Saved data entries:
+-------+

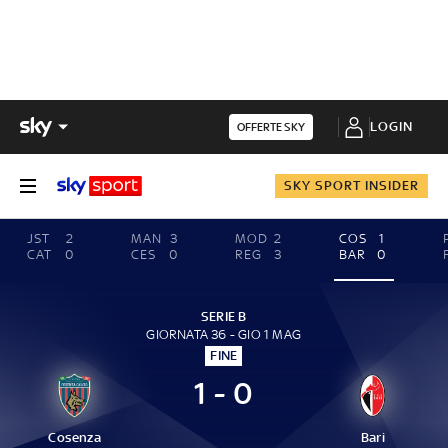
LOGIN
OFFERTE SKY
SKY SPORT INSIDER
JST
2
MAN
3
MOD
2
COS
1
CAT
0
CES
0
REG
3
BAR
0
SERIE B
GIORNATA 36 - GIO 1 MAG
FINE
1 - 0
Cosenza
Bari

+-------+

EXERCISE PROMPT: Pictures are to be omitted; set down the rest of the entries exactly as given.

WRITTEN SOLUTION:
LOGIN
OFFERTE SKY
SKY SPORT INSIDER
JST
2
MAN
3
MOD
2
COS
1
CAT
0
CES
0
REG
3
BAR
0
SERIE B
GIORNATA 36 - GIO 1 MAG
FINE
1 - 0
Cosenza
Bari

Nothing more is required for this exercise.